While Chelsea Manning’s announcement of her gender identity confounded the press, the transgender community in New York was reeling over the loss of yet another young transgender woman of color to violence. It is impossible to separate the bias and confusion about transgender individuals from the long history of violence against transgender communities. With questions circulating all week about who is deserving of medically necessary care and being talked about with dignity, the story of Islan Nettles reminds us that these are not insignificant questions, but life and death questions for many transgender people.

Islan, 21, was out with her friends on Friday, August 16 in Harlem. According to reports by witnesses, when a group of people realized that Islan and her friends were transgender women, they began to attack them. Islan was brutally beaten and on Friday, August 23, she was taken off of life support. News of Islan’s death comes just one month after reports of the murder of Diamond Williams, another transgender woman of color, in Philadelphia.

In 2012, the National Coalition of Anti-Violence Programs reported that 73.1 percent of all anti-LGBTQ homicide victims in 2012 were people of color and 53.8 percent of the anti-LGBTQ homicide victims in 2012 were transgender women.

Like Islan, Cece McDonald, a young black transwoman in Minneapolis, was harassed one night in 2011 while walking with friends. Dean Schmidt, a white man in his 40’s, shouted racist and transphobic slurs at Cece and a fight ensued.
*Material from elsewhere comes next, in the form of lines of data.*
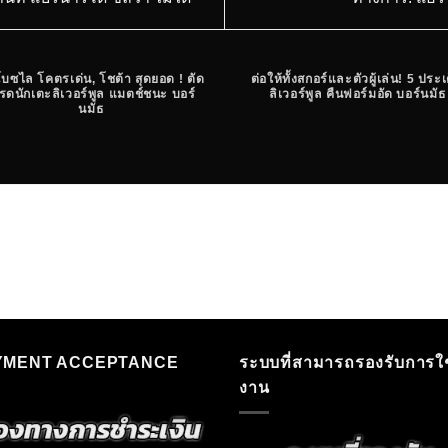
บซไล โคตรเด่น, โชต้า สุดยอด ! ตัด
ต่อให้ทั้งสกอร์และตัวผู้เล่น! 5 ประเ
รดนักเตะลิเวอร์พูล แมตช์ชนะ บอร์
ลิเวอร์พูล คืนฟอร์มอัด บอร์นมัธ
นมัธ
YMENT ACCEPTANCE
ระบบที่สามารถรองรับการใช
งาน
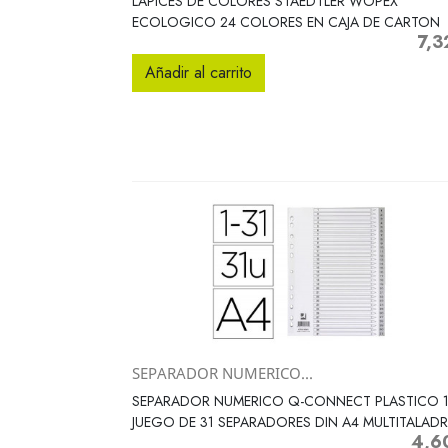
LAPICES DE COLORES STAEDTLER WOPEX
ECOLOGICO 24 COLORES EN CAJA DE CARTON
7,3
Preci
Añadir al carrito
SEPARADOR NUMERICO...
Vista rápida

SEPARADOR NUMERICO Q-CONNECT PLASTICO 1
JUEGO DE 31 SEPARADORES DIN A4 MULTITALAD
4,6
Precio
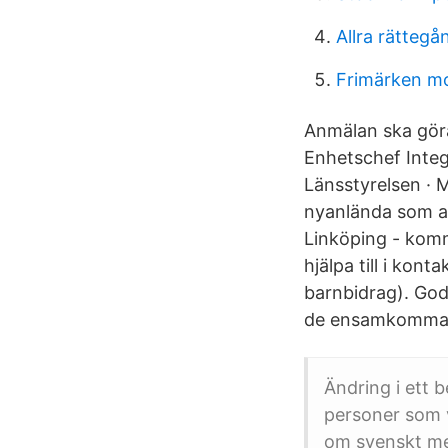
Allra rättegå
Frimärken m
Anmälan ska göras
Enhetschef Integ
Länsstyrelsen · 
nyanlända som a
Linköping - kom
hjälpa till i kon
barnbidrag). God
de ensamkommand
Ändring i ett 
personer som vi
om svenskt m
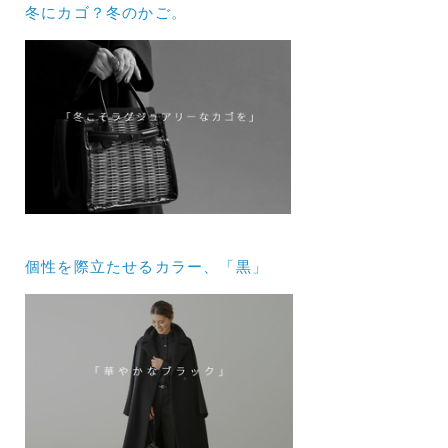
冬にカゴ？冬のかご。
個性を際立たせるカラー、「黒」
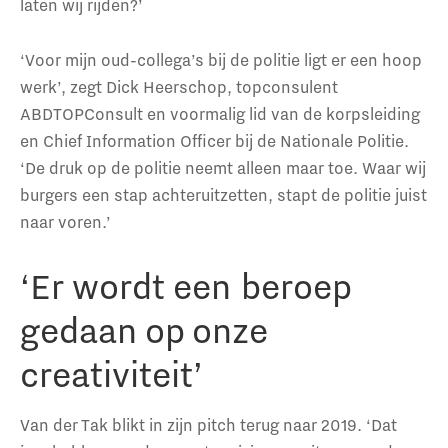
laten wij rijden?’
‘Voor mijn oud-collega’s bij de politie ligt er een hoop
werk’, zegt Dick Heerschop, topconsulent
ABDTOPConsult en voormalig lid van de korpsleiding
en Chief Information Officer bij de Nationale Politie.
‘De druk op de politie neemt alleen maar toe. Waar wij
burgers een stap achteruitzetten, stapt de politie juist
naar voren.’
‘Er wordt een beroep
gedaan op onze
creativiteit’
Van der Tak blikt in zijn pitch terug naar 2019. ‘Dat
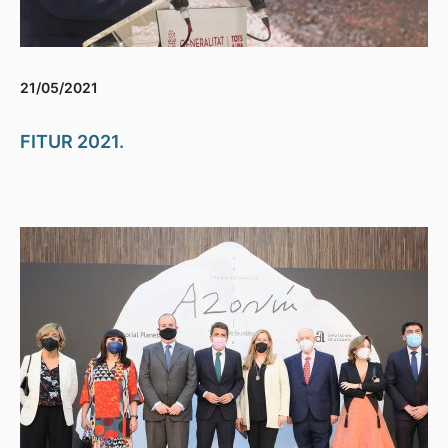
21/05/2021
FITUR 2021.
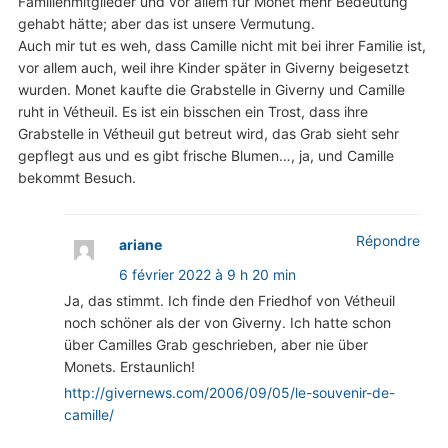
Familienmitglieder und vor allem für Monet mehr Bedeutung
gehabt hätte; aber das ist unsere Vermutung.
Auch mir tut es weh, dass Camille nicht mit bei ihrer Familie ist,
vor allem auch, weil ihre Kinder später in Giverny beigesetzt
wurden. Monet kaufte die Grabstelle in Giverny und Camille
ruht in Vétheuil. Es ist ein bisschen ein Trost, dass ihre
Grabstelle in Vétheuil gut betreut wird, das Grab sieht sehr
gepflegt aus und es gibt frische Blumen…, ja, und Camille
bekommt Besuch.
Répondre
ariane
6 février 2022 à 9 h 20 min
Ja, das stimmt. Ich finde den Friedhof von Vétheuil
noch schöner als der von Giverny. Ich hatte schon
über Camilles Grab geschrieben, aber nie über
Monets. Erstaunlich!
http://givernews.com/2006/09/05/le-souvenir-de-
camille/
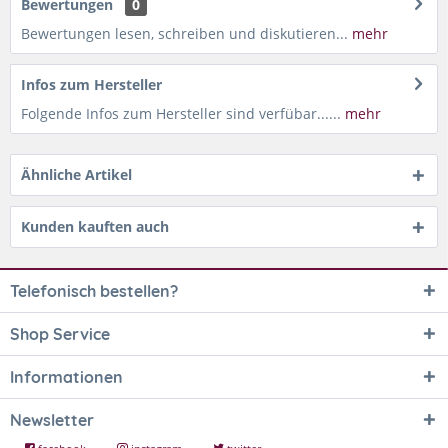
Bewertungen
0
Bewertungen lesen, schreiben und diskutieren...
mehr
Infos zum Hersteller
Folgende Infos zum Hersteller sind verfübar......
mehr
Ähnliche Artikel
Kunden kauften auch
Telefonisch bestellen?
Shop Service
Informationen
Newsletter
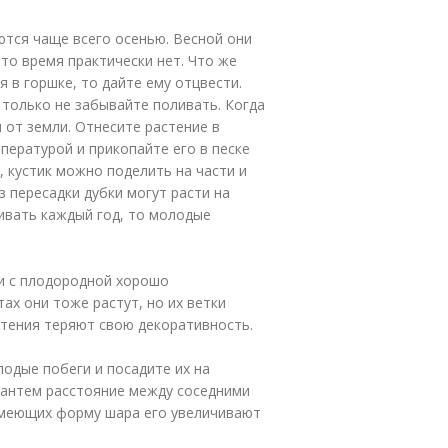
тся чаще всего осенью. Весной они
то время практически нет. Что же
я в горшке, то дайте ему отцвести.
 только не забывайте поливать. Когда
 от земли. Отнесите растение в
пературой и прикопайте его в песке
, кустик можно поделить на части и
 пересадки дубки могут расти на
живать каждый год, то молодые
ки с плодородной хорошо
ах они тоже растут, но их ветки
стения теряют свою декоративность.
одые побеги и посадите их на
зантем расстояние между соседними
 имеющих форму шара его увеличивают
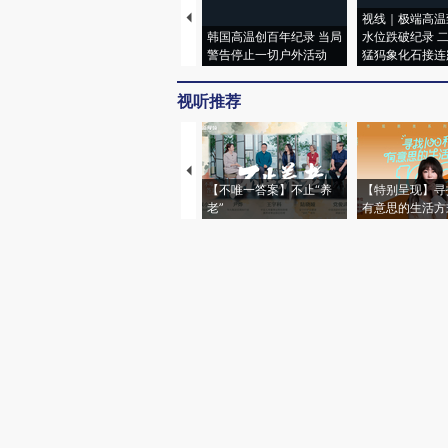
视线｜极端高温
韩国高温创百年纪录 当局
水位跌破纪录 
警告停止一切户外活动
猛犸象化石接连
视听推荐
【不唯一答案】不止“养
【特别呈现】寻
老”
有意思的生活方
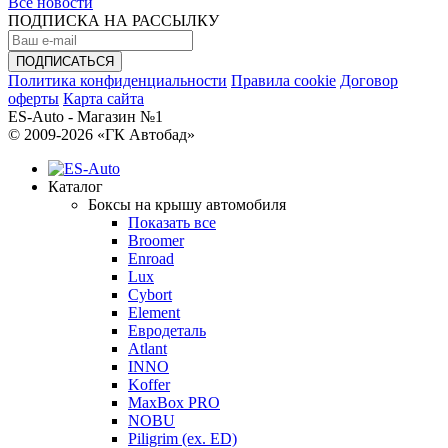
Все новости
ПОДПИСКА НА РАССЫЛКУ
Политика конфиденциальности
Правила cookie
Договор
оферты
Карта сайта
ES-Auto - Магазин №1
© 2009-2026 «ГК Автобад»
Каталог
Боксы на крышу автомобиля
Показать все
Broomer
Enroad
Lux
Cybort
Element
Евродеталь
Atlant
INNO
Koffer
MaxBox PRO
NOBU
Piligrim (ex. ED)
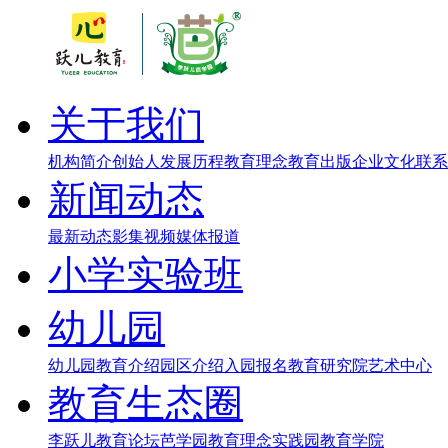
关于我们
机构简介
创始人
发展历程
教育理念
教育出版
企业文化
联系
新闻动态
最新动态
影集视频
媒体报道
小学实验班
幼儿园
幼儿园教育介绍
园区介绍
入园报名
教育研究院
艺术中心
教育生态圈
李跃儿教育论坛
芭学园教育理念实践园
教育学院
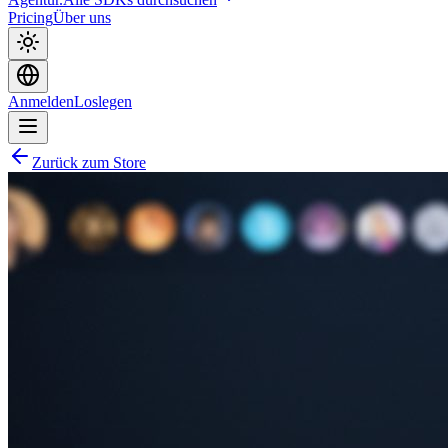
Pricing
Über uns
Anmelden
Loslegen
Zurück zum Store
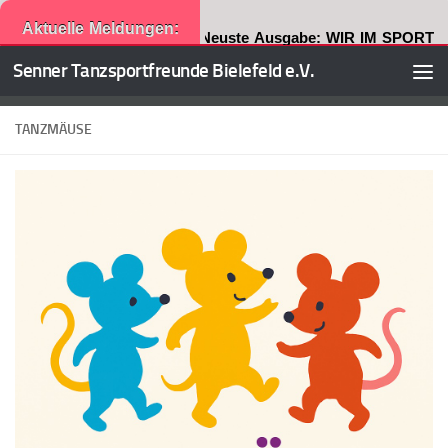
Aktuelle Meldungen:
Neuste Ausgabe: WIR IM SPORT
Senner Tanzsportfreunde Bielefeld e.V.
Zum Inhalt springen
TANZMÄUSE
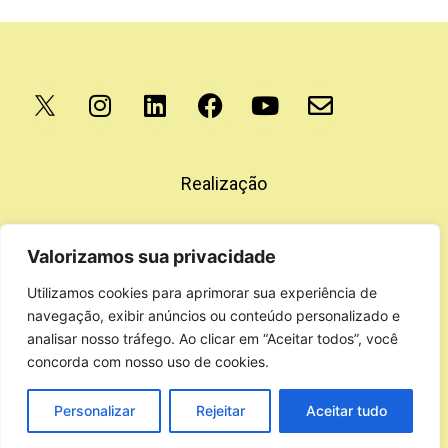
Apoio
Realização
Valorizamos sua privacidade
Utilizamos cookies para aprimorar sua experiência de
navegação, exibir anúncios ou conteúdo personalizado e
analisar nosso tráfego. Ao clicar em “Aceitar todos”, você
concorda com nosso uso de cookies.
Personalizar
Rejeitar
Aceitar tudo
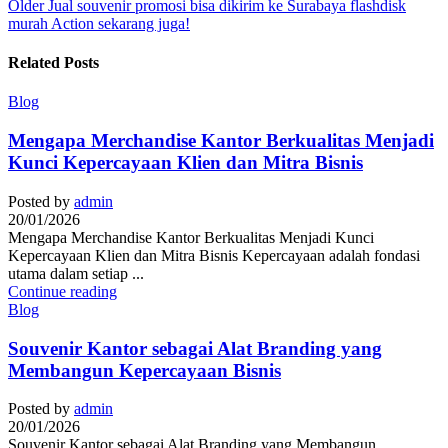
Older
Jual souvenir promosi bisa dikirim ke Surabaya flashdisk
murah Action sekarang juga!
Related Posts
Blog
Mengapa Merchandise Kantor Berkualitas Menjadi
Kunci Kepercayaan Klien dan Mitra Bisnis
Posted by
admin
20/01/2026
Mengapa Merchandise Kantor Berkualitas Menjadi Kunci
Kepercayaan Klien dan Mitra Bisnis Kepercayaan adalah fondasi
utama dalam setiap ...
Continue reading
Blog
Souvenir Kantor sebagai Alat Branding yang
Membangun Kepercayaan Bisnis
Posted by
admin
20/01/2026
Souvenir Kantor sebagai Alat Branding yang Membangun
In the course of the struggle, Schmidt was killed and Cece was injured. After being treated at a local hospital, Cece was the only person arrested and was ultimately charged with second-degree murder. Cece accepted a plea for the lesser manslaughter charge and is currently serving her sentence at a men’s prison in Minnesota. There was “no stand your ground” protecting Cece, but if she hadn’t defended herself, there is a good chance she would have been killed, like Islan, and so many other trans men and women.

When we talk about Chelsea, we must also remember Islan, Diamond and Cece and so many transgender women who have fought for and too often lost their lives just for being themselves.